▸ **Task description**
Copy out, from the entries below, each line that holds the string "thumb".

[Saved entries]
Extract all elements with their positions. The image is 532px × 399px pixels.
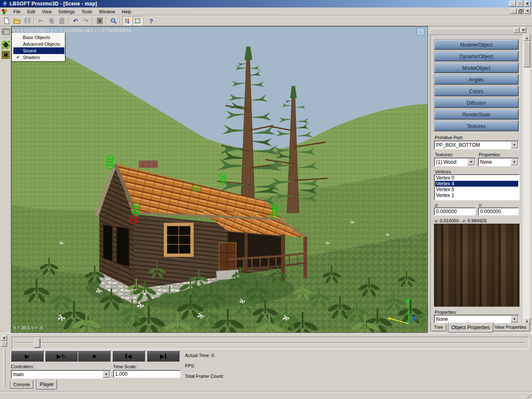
v-value-field[interactable]: 0.000000 (478, 207, 519, 215)
vertex-list-item[interactable]: Vertex 0 (435, 175, 518, 181)
skip-end-button[interactable]: ▶ (147, 350, 180, 362)
mdi-restore-icon[interactable] (517, 8, 524, 14)
chevron-down-icon[interactable]: ▼ (511, 141, 518, 148)
category-renderstate-button[interactable]: RenderState (434, 109, 519, 120)
play-loop-icon: ▶↻ (57, 353, 66, 360)
scene-viewport[interactable]: x = 0.3721704052 y = -1.1015625e-002 z =… (11, 26, 428, 333)
mdi-child-icon (1, 8, 9, 15)
chevron-down-icon[interactable]: ▼ (468, 158, 475, 165)
context-menu-item-shaders[interactable]: ✔ Shaders (13, 54, 64, 61)
category-colors-button[interactable]: Colors (434, 86, 519, 96)
panel-scrollbar[interactable]: ▲ ▼ (524, 34, 530, 325)
resize-grip[interactable] (526, 393, 531, 398)
context-menu-item-base-objects[interactable]: Base Objects (13, 34, 64, 41)
texture-cell-icon[interactable] (1, 40, 10, 49)
scene-tree-icon[interactable] (122, 16, 132, 25)
tab-tree[interactable]: Tree (431, 323, 446, 331)
category-modelobject-button[interactable]: ModelObject (434, 63, 519, 73)
paste-icon[interactable] (57, 16, 66, 25)
v-label: v: (479, 202, 483, 207)
tab-object-properties[interactable]: Object Properties (448, 323, 493, 332)
scroll-up-icon[interactable]: ▲ (524, 34, 530, 41)
close-icon[interactable]: ✕ (524, 1, 531, 7)
play-loop-button[interactable]: ▶↻ (45, 350, 78, 362)
panel-close-icon[interactable]: ✕ (520, 27, 526, 33)
mdi-close-icon[interactable]: ✕ (525, 8, 531, 14)
down-arrow-icon[interactable]: ↓ (417, 28, 424, 35)
cut-icon[interactable]: ✂ (36, 16, 46, 25)
properties-select[interactable]: None▼ (478, 158, 519, 166)
save-icon[interactable] (22, 16, 32, 25)
stop-button[interactable]: ■ (78, 350, 111, 362)
checkmark-icon: ✔ (16, 54, 20, 61)
tab-console[interactable]: Console (10, 380, 33, 389)
properties-bottom-select[interactable]: None▼ (434, 315, 519, 323)
context-menu-item-advanced-objects[interactable]: Advanced Objects (13, 41, 64, 47)
zoom-icon[interactable] (108, 16, 118, 25)
panel-maximize-icon[interactable]: □ (514, 27, 520, 33)
copy-icon[interactable] (47, 16, 56, 25)
play-icon: ▶ (25, 353, 30, 360)
vertices-label: Vertices (435, 169, 451, 174)
category-angles-button[interactable]: Angles (434, 74, 519, 85)
menu-tools[interactable]: Tools (78, 8, 96, 15)
category-textures-button[interactable]: Textures (434, 121, 519, 131)
scrollbar-thumb[interactable] (524, 42, 530, 67)
vertex-list-item-selected[interactable]: Vertex 4 (435, 181, 518, 187)
chevron-down-icon[interactable]: ▼ (511, 315, 518, 323)
open-folder-icon[interactable] (12, 16, 22, 25)
slider-thumb[interactable] (34, 338, 40, 348)
primitive-part-label: Primitive Part: (435, 135, 463, 140)
vertex-list-item[interactable]: Vertex 1 (435, 192, 518, 198)
texture-preview[interactable] (434, 224, 520, 307)
actual-time-label: Actual Time: 0. (185, 353, 215, 358)
maximize-icon[interactable]: □ (517, 1, 523, 7)
scene-3d-canvas (12, 27, 428, 333)
textures-select[interactable]: (1) Wood▼ (434, 158, 475, 166)
play-button[interactable]: ▶ (11, 350, 44, 362)
menu-view[interactable]: View (39, 8, 55, 15)
category-dynamicobject-button[interactable]: DynamicObject (434, 51, 519, 62)
player-close-icon[interactable]: ✕ (1, 335, 7, 341)
palette-window-icon[interactable] (1, 27, 10, 36)
tab-player[interactable]: Player (36, 379, 57, 389)
vertex-list-item[interactable]: Vertex 5 (435, 187, 518, 192)
skip-start-button[interactable]: ◀ (112, 350, 145, 362)
redo-icon[interactable]: ↷ (81, 16, 91, 25)
app-logo-icon (1, 0, 8, 7)
new-document-icon[interactable] (2, 16, 11, 25)
menu-window[interactable]: Window (96, 8, 118, 15)
properties-panel: □ ✕ ModelerObject DynamicObject ModelObj… (428, 26, 532, 333)
toolbar-separator (144, 17, 145, 25)
primitive-part-select[interactable]: PP_BOX_BOTTOM▼ (434, 140, 519, 149)
mdi-minimize-icon[interactable]: _ (510, 8, 517, 14)
chevron-down-icon[interactable]: ▼ (103, 371, 110, 378)
menu-settings[interactable]: Settings (55, 8, 78, 15)
menu-help[interactable]: Help (118, 8, 135, 15)
controllers-select[interactable]: main▼ (11, 370, 111, 379)
toolbar-separator (92, 17, 93, 25)
window-title: LBSOFT Proximo3D - [Scene - map] (10, 1, 97, 7)
chevron-down-icon[interactable]: ▼ (511, 158, 518, 165)
animation-grid-icon[interactable] (95, 16, 104, 25)
panel-grip-handle[interactable] (431, 28, 517, 32)
minimize-icon[interactable]: _ (509, 1, 516, 7)
grid-chip-icon[interactable] (1, 50, 10, 59)
player-grip-handle[interactable] (3, 349, 5, 387)
u-value-field[interactable]: 0.000000 (434, 207, 475, 215)
player-panel: ✕ □ ▶ ▶↻ ■ ◀ ▶ Actual Time: 0. FPS: Tota… (0, 333, 532, 392)
fps-label: FPS: (185, 363, 195, 368)
player-maximize-icon[interactable]: □ (1, 341, 7, 347)
category-diffusion-button[interactable]: Diffusion (434, 98, 519, 108)
context-menu-item-sound[interactable]: Sound (13, 47, 64, 54)
undo-icon[interactable]: ↶ (71, 16, 80, 25)
menu-edit[interactable]: Edit (24, 8, 39, 15)
transform-icon[interactable] (133, 16, 142, 25)
timeline-slider[interactable] (12, 337, 529, 349)
menu-file[interactable]: File (10, 8, 24, 15)
category-modelerobject-button[interactable]: ModelerObject (434, 39, 519, 50)
viewport-status-text: h = 39.5 v = -9. (13, 325, 44, 330)
help-icon[interactable]: ? (146, 16, 156, 25)
tab-view-properties[interactable]: View Properties (491, 323, 530, 331)
time-scale-field[interactable]: 1.000 (113, 370, 180, 378)
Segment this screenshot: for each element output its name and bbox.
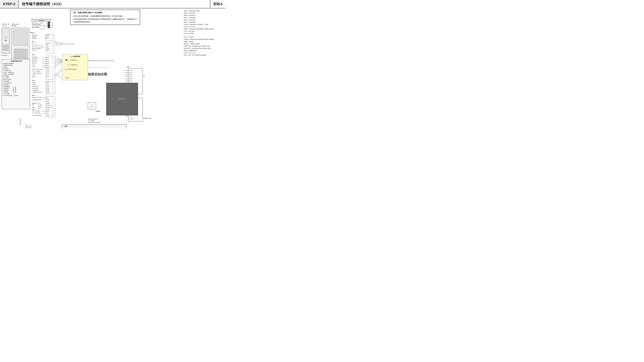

▸ **Written response**
scrollbar-thumb[interactable] (524, 42, 530, 67)
slider-thumb[interactable] (34, 338, 40, 348)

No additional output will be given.